In the first chapter of Blackout, THIS IS SO SURREAL. Intrigued? Then it’s time for Mark to start Blackout.
I mean, WHO THOUGHT WE’D EVER BE AT THIS POINT? Like, okay, clearly I have never read a series like this in my whole life. Narrator of first book dies at the end of said book, their brother takes over narration, and the original narrator takes over in the third book? WHAT THE FUCK.
And Mira Grant uses all this weirdness to her advantage to give us one hell of an opening for Blackout. Of course, my videos for this chapter are mostly me going, “HOW IS THIS POSSIBLE” for one important reason: How is any of this possible? How can Georgia be here, and how can she have memories of her own death? But I am quickly realizing that this is not the question I need to be asking. It’s now more important that I know why this has happened.

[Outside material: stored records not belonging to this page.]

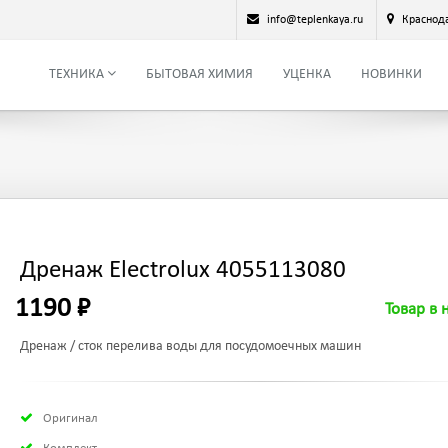
info@teplenkaya.ru
Краснод
ТЕХНИКА
БЫТОВАЯ ХИМИЯ
УЦЕНКА
НОВИНКИ
Дренаж Electrolux 4055113080
1190 ₽
Товар в 
Дренаж / сток перелива воды для посудомоечных машин
Оригинал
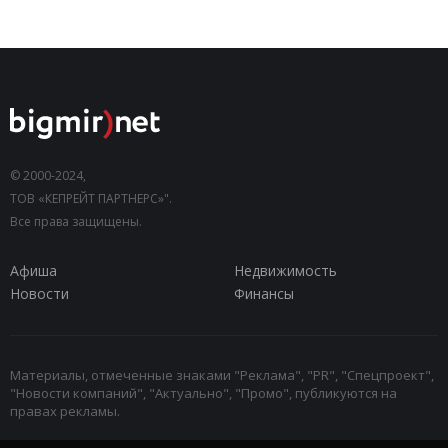
© 2000-2024,
ТОВ «КЕПРЕЙТ ПАРТНЕРС»".
Все права защищены.
Афиша
Недвижимость
Новости
Финансы
Материалы, отмеченные знаками "Реклама", "PR", "Спецпроект",
"Новости компаний", "Актуально", "Промо", публикуются на
правах рекламы.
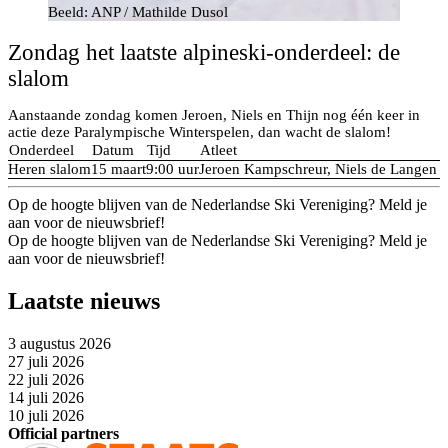
Beeld: ANP / Mathilde Dusol
Zondag het laatste alpineski-onderdeel: de
slalom
Aanstaande zondag komen Jeroen, Niels en Thijn nog één keer in
actie deze Paralympische Winterspelen, dan wacht de slalom!
Onderdeel
Datum
Tijd
Atleet
Heren slalom
15 maart
9:00 uur
Jeroen Kampschreur, Niels de Langen &
Op de hoogte blijven van de Nederlandse Ski Vereniging? Meld je
aan voor de nieuwsbrief!
Op de hoogte blijven van de Nederlandse Ski Vereniging? Meld je
aan voor de nieuwsbrief!
Laatste nieuws
3 augustus 2026
27 juli 2026
22 juli 2026
14 juli 2026
10 juli 2026
Official partners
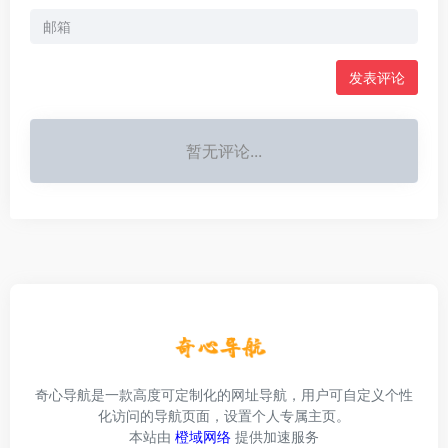
发表评论
暂无评论...
奇心导航是一款高度可定制化的网址导航，用户可自定义个性
化访问的导航页面，设置个人专属主页。
本站由
橙域网络
提供加速服务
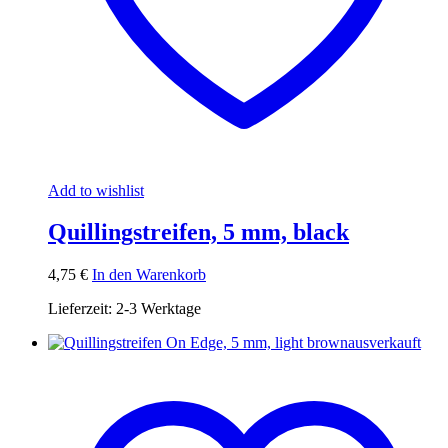
Add to wishlist
Quillingstreifen, 5 mm, black
4,75
€
In den Warenkorb
Lieferzeit:
2-3 Werktage
ausverkauft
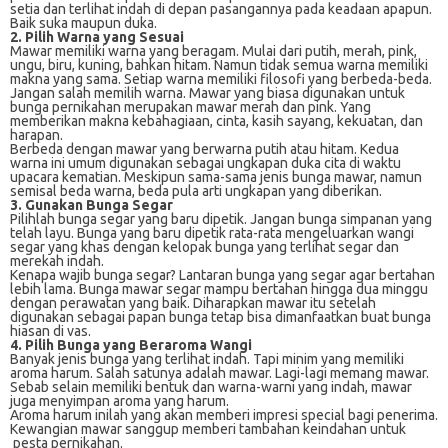
setia dan terlihat indah di depan pasangannya pada keadaan apapun.
Baik suka maupun duka.
2. Pilih Warna yang Sesuai
Mawar memiliki warna yang beragam. Mulai dari putih, merah, pink,
ungu, biru, kuning, bahkan hitam. Namun tidak semua warna memiliki
makna yang sama. Setiap warna memiliki filosofi yang berbeda-beda.
Jangan salah memilih warna. Mawar yang biasa digunakan untuk
bunga pernikahan merupakan mawar merah dan pink. Yang
memberikan makna kebahagiaan, cinta, kasih sayang, kekuatan, dan
harapan.
Berbeda dengan mawar yang berwarna putih atau hitam. Kedua
warna ini umum digunakan sebagai ungkapan duka cita di waktu
upacara kematian. Meskipun sama-sama jenis bunga mawar, namun
semisal beda warna, beda pula arti ungkapan yang diberikan.
3. Gunakan Bunga Segar
Pilihlah bunga segar yang baru dipetik. Jangan bunga simpanan yang
telah layu. Bunga yang baru dipetik rata-rata mengeluarkan wangi
segar yang khas dengan kelopak bunga yang terlihat segar dan
merekah indah.
Kenapa wajib bunga segar? Lantaran bunga yang segar agar bertahan
lebih lama. Bunga mawar segar mampu bertahan hingga dua minggu
dengan perawatan yang baik. Diharapkan mawar itu setelah
digunakan sebagai papan bunga tetap bisa dimanfaatkan buat bunga
hiasan di vas.
4. Pilih Bunga yang Beraroma Wangi
Banyak jenis bunga yang terlihat indah. Tapi minim yang memiliki
aroma harum. Salah satunya adalah mawar. Lagi-lagi memang mawar.
Sebab selain memiliki bentuk dan warna-warni yang indah, mawar
juga menyimpan aroma yang harum.
Aroma harum inilah yang akan memberi impresi special bagi penerima.
Kewangian mawar sanggup memberi tambahan keindahan untuk
pesta pernikahan.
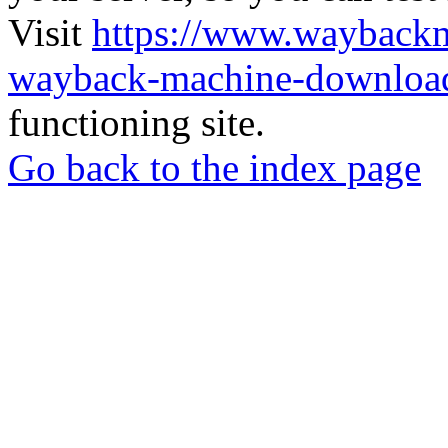
Visit
https://www.wayback
wayback-machine-download
functioning site.
Go back to the index page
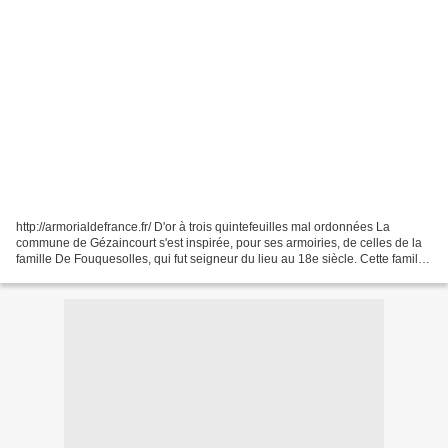
http://armorialdefrance.fr/ D'or à trois quintefeuilles mal ordonnées La
commune de Gézaincourt s'est inspirée, pour ses armoiries, de celles de la
famille De Fouquesolles, qui fut seigneur du lieu au 18e siècle. Cette famille
était originaire de Fouquesolles,...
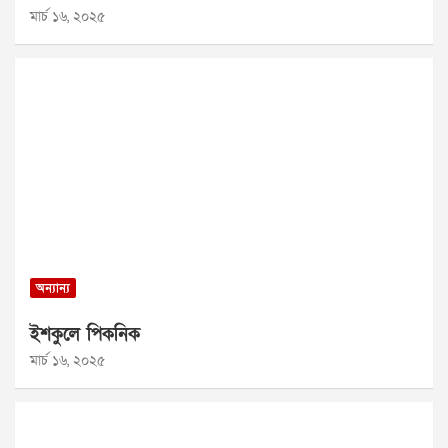
মার্চ ১৬, ২০২৫
অন্যান্য
ইশকুলে পিকনিক
মার্চ ১৬, ২০২৫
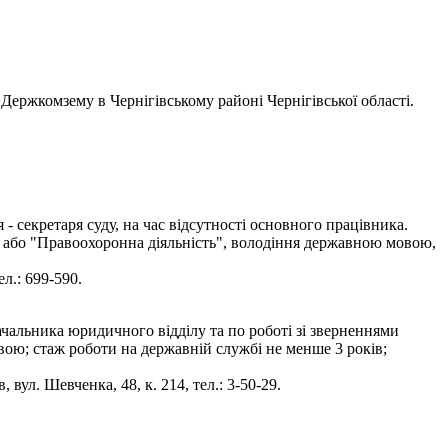
Держкомзему в Чернігівському районі Чернігівської області.
 секретаря суду, на час відсутності основного працівника.
" або "Правоохоронна діяльність", володіння державною мовою,
л.: 699-590.
чальника юридичного відділу та по роботі зі зверненнями
вою; стаж роботи на державній службі не менше 3 років;
вул. Шевченка, 48, к. 214, тел.: 3-50-29.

There are enough clues here to confirm that Georgia is being held at a CDC facility, and I’m pretty damn positive that it’s in Memphis as well. That would explain Dr. Wynne’s hellish reaction to Shaun and company, at least partially. He needed to get them out of the facility without discovering that Georgia was there. (It’s a theory. I want to either make myself more prepared than ever, or I’ll just inspire a wave of nunnery instead. Whatever, I think this is a good theory!) Even the end of this chapter, which features Georgia’s shocking revelation that she knows she is a clone, gives us some sort of closure. Okay, so that’s what this is. The CDC cloned Georgia.
BUT WHY? For all the surreal, unsettling things that we see and experience in this opening chapter, it’s the one question that remains as unanswered as it was in the very beginning. Clearly, the scientists working on her did not expect her to wake up and be cognizant this soon. They’re watching her for a reason, and they also have the need to guard her heavily. BUT. WHY. WHY. WHY.
To be fair, Georgia’s not in a state to start asking these questions, at least in the context of her experience. She wants to know where she is and what happened, but she hasn’t quite made it to a point where she can start discerning the ultimate goal of these people. This chapter is largely about sensory perception. What does Georgia see around her? How has her own physical body changed? How do the people around her behave in her presence? Grant goes to great lengths to assign meaning to all of these things because it’s all that Georgia has. She is a journalist, and you can see how natural it is for her to immediately shift right into that role. She observes. She collates details. She connects the dots. And when the time comes, she asks the right question. She clearly had already figured out that the inconsistencies in her own body must be due to cloning, so she picks the question that will put Dr. Thomas off-guard.
The blog post that ends this chapter is also brilliant because it gives us more insight into what’s happening with Shaun without any narration from him. It was neat to see that Dr. Abbey was in contact with Dr. Shoji, and I fully expect an awesome montage sequence with all the rogue doctors. I NEED THIS IN MY LIFE. Anyway, like the chapter proper, Dr. Abbey’s email really drives home the idea that Grant is going for a surreal atmosphere in Blackout. I am all for this book getting super weird, as long as I do get some answers behind what’s going on. Looks like I’ll have to wait a while for them, but I’m fine with that if the journey is going to be as fun as this first chapter makes it seem.